As a whole, the beverage portion of the United States food and beverage manufacturing sector continues to maintain steady growth, to $145 billion, according to data compiled from 2016 Global Packaging Trends and 2017 Trends in Food Processing Operations. What has changed are the segments within beverage that are driving its stable rise.
Within food and beverage in total, beverage has seen the most growth in the number of places producing beverage products, with the bulk of this growth attributed to the explosion of breweries across the U.S. This is a result of consumer affinity for the quality, flavor and brewing techniques that created the booming craft brewing industry. In fact, the number of breweries increased 198 percent between 2012 to 2014, and beer now represents 32 percent of the beverage industry, second only to non-alcoholic (soft drinks, bottled water/juices) at 42 percent. Wineries (16 percent) and distilled alcohol (10 percent) round out the beverage category.

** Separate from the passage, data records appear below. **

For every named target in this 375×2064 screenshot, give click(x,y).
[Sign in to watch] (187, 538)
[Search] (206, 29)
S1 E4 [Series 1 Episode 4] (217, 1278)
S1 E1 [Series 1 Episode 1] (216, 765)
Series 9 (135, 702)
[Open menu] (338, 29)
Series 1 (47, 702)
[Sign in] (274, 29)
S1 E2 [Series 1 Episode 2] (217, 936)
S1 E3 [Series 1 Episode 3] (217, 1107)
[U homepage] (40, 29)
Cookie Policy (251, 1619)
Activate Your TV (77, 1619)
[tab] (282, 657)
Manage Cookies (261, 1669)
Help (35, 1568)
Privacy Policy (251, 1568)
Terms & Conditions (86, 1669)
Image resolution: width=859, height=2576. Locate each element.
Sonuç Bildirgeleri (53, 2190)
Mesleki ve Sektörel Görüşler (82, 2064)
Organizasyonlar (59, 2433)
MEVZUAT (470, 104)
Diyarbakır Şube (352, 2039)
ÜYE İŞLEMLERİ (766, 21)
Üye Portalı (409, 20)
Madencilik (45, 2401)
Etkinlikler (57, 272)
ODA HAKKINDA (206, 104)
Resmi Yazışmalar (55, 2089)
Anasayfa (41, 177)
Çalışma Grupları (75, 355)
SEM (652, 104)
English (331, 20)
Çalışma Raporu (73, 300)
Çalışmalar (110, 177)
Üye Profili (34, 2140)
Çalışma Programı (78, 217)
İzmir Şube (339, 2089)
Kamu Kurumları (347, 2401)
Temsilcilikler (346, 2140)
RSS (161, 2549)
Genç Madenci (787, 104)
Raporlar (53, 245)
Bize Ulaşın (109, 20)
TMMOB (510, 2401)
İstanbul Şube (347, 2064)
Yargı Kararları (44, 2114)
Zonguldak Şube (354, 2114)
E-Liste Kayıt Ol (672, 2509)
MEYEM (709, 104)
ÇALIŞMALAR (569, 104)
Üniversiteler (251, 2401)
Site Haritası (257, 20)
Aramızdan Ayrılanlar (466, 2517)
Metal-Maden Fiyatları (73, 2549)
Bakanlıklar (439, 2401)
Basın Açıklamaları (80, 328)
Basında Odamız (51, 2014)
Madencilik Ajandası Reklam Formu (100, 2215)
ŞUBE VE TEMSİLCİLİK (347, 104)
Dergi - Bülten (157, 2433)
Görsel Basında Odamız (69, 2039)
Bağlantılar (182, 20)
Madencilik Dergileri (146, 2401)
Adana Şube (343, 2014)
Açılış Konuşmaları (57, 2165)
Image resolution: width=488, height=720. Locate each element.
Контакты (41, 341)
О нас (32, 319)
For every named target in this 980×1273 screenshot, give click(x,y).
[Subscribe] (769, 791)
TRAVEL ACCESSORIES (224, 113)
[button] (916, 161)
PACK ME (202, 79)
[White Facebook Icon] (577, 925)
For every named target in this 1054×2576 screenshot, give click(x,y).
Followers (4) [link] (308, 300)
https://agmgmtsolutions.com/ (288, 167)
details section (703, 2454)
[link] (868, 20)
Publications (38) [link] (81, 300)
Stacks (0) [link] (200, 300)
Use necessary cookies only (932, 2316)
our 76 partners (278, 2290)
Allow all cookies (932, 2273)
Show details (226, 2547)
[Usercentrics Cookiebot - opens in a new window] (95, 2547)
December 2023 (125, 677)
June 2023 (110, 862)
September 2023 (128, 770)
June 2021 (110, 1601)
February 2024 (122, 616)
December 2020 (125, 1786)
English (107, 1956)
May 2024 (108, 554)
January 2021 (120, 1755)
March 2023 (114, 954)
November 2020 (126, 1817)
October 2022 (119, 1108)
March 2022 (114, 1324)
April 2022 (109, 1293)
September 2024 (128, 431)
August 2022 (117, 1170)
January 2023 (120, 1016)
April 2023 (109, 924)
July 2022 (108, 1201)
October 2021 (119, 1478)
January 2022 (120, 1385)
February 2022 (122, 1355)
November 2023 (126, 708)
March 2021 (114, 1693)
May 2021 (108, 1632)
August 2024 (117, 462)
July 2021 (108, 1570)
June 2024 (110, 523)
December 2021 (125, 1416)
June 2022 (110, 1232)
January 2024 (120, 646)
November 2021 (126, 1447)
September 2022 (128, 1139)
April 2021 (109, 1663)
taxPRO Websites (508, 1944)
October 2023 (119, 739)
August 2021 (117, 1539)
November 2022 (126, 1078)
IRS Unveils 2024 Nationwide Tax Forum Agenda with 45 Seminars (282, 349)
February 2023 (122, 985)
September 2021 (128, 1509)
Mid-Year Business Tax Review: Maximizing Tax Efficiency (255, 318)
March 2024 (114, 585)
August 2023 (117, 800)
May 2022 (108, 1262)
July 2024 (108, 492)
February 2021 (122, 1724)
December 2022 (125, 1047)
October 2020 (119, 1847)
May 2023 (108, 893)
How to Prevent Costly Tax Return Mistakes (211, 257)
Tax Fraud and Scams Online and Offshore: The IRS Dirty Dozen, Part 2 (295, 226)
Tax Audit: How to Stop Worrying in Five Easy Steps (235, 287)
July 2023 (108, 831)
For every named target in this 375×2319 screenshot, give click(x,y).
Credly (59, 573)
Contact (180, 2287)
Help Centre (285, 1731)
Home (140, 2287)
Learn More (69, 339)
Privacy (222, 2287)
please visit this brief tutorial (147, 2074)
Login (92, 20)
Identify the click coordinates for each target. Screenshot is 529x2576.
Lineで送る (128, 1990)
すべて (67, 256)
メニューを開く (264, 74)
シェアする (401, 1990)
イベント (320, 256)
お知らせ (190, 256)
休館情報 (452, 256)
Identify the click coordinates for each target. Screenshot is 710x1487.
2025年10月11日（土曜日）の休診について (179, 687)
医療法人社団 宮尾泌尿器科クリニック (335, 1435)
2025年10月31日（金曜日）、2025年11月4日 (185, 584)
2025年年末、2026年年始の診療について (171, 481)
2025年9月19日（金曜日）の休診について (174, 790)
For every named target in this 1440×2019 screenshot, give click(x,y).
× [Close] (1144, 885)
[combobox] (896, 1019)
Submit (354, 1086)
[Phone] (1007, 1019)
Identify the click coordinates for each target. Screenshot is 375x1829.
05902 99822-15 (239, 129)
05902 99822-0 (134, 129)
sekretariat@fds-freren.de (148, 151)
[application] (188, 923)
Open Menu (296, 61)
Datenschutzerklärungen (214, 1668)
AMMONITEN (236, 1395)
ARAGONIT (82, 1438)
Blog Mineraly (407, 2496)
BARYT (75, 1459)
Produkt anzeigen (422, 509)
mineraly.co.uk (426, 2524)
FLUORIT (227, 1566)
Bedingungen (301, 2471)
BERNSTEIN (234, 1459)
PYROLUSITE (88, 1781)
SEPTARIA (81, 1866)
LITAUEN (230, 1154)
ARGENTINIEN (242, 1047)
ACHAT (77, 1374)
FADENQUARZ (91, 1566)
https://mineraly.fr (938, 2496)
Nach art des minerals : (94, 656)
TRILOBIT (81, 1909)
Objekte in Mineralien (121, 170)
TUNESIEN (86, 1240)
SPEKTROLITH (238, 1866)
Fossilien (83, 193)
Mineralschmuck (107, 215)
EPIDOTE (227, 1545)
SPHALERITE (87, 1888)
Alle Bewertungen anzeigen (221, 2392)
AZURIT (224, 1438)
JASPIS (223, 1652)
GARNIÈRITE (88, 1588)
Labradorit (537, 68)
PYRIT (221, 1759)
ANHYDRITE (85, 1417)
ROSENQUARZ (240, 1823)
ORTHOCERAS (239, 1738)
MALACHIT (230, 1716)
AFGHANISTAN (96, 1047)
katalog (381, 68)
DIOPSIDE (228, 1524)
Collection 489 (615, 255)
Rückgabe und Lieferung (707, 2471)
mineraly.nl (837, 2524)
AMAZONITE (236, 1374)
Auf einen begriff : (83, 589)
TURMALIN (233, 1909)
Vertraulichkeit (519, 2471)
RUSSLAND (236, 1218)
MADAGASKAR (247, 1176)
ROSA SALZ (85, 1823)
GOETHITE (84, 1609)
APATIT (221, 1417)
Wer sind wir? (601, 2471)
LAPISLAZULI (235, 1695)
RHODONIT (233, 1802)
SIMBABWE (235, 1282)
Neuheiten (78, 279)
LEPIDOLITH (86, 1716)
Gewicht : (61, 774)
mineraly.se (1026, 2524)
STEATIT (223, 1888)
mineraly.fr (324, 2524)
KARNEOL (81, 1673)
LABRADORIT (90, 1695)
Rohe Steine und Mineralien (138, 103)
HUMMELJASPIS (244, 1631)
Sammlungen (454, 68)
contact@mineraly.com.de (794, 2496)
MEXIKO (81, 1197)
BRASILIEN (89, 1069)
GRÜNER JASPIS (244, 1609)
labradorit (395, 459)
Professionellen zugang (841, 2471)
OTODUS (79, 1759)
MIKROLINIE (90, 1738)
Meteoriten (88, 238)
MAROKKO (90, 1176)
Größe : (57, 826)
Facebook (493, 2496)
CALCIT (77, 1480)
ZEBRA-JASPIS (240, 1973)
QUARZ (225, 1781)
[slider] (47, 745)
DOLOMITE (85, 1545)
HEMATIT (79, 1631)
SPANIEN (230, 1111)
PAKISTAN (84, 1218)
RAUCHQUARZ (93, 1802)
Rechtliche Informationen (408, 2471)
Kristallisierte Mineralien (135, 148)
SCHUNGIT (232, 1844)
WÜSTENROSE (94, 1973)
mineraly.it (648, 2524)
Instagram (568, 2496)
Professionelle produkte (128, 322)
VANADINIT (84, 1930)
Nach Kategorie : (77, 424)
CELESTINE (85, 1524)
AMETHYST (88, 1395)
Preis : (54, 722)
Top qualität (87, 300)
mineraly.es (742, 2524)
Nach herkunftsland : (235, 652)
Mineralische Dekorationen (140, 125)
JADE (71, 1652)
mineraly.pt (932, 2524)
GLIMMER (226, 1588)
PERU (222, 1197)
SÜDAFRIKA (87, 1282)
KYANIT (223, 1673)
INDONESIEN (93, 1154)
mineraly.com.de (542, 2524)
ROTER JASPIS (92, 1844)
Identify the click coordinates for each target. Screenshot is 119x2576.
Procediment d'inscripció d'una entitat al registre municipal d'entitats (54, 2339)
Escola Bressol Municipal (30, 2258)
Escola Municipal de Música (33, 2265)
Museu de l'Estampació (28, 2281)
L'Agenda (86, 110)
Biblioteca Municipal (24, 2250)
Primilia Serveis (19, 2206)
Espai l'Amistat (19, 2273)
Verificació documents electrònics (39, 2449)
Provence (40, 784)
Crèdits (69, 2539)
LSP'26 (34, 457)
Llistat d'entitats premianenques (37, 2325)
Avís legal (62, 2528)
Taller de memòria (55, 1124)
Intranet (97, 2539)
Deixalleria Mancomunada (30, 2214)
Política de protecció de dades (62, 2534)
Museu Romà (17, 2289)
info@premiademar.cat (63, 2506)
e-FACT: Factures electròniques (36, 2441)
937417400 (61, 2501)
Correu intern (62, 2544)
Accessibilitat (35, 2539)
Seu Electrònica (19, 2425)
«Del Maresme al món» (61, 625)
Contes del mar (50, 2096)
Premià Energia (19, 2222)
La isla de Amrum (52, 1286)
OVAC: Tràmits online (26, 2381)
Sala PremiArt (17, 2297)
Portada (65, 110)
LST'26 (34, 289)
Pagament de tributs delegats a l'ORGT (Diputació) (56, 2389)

The other significant trends driving production involve making beverages healthier -- whether it's replacing artificial colors and flavors with natural ones, or adding nutrients to fortify drinks. The industry is also moving to smaller cans and bottles, which feed the low-calorie trend.
Additional consumer habits driving change include a continued spike in energy drinks, flavored beverages and nutritionally enhanced beverages. This growth is expected to slow down a bit in the years ahead from its current double-digit growth. The numbers for carbonated beverages continue to head downward, as they have over the past five years. Logically, this is a result of the move towards healthier alternatives. From an industry standpoint, the number of beverages consumed is relatively the same, mitigating losses among beverage producers.
Globally, information from the reports indicates a rise in ready-to-drink teas, flavored waters and dairy drinks, refrigerated kombuchas (lightly effervescent fermented teas popular in Asia) and other fermented drinks. Coffee continues to produce double-digit growth in single-cup sales, so much so that single-cup sales are expected to surpass roasted coffee by 2018.
On the dairy side, fluid milk production increased 7.5 percent from 2012 to 2014, but traditional milk consumption has waned. Dairy growth is a result of the rising popularity of cheese and yogurt.
From a machinery standpoint, the capital expenditure on beverage machinery decreased five percent during the 2008-2014 time frame. The dip was somewhat offset by a 28.9 percent increase in leased machinery. The burgeoning beer market could be the impetus here as well, as newcomers to the industry are waiting to purchase equipment until they have established a stronger foothold or better understand their capital needs.
Of the beverage segments, dairy equipment showed the largest six-year shipment value increase at 42.8 percent, as well as the largest two-year (2012-2014) shipment value increase at 16 percent. The highest increase of capital expenditure on equipment also occurred in dairy. Conversely, leased machinery for dairy beverages decreased 7.8 percent. One reason highlighted for the increase in dairy is that manufacturers have been able to pass the rising price of milk on to the consumer.
Regardless of the segments within the market, beverage manufacturers across all segments consider the same attributes when evaluating new equipment, with more than half (54 percent) citing cost as the biggest factor. Reliability/durability, return on investment and service all exceeded 33 percent.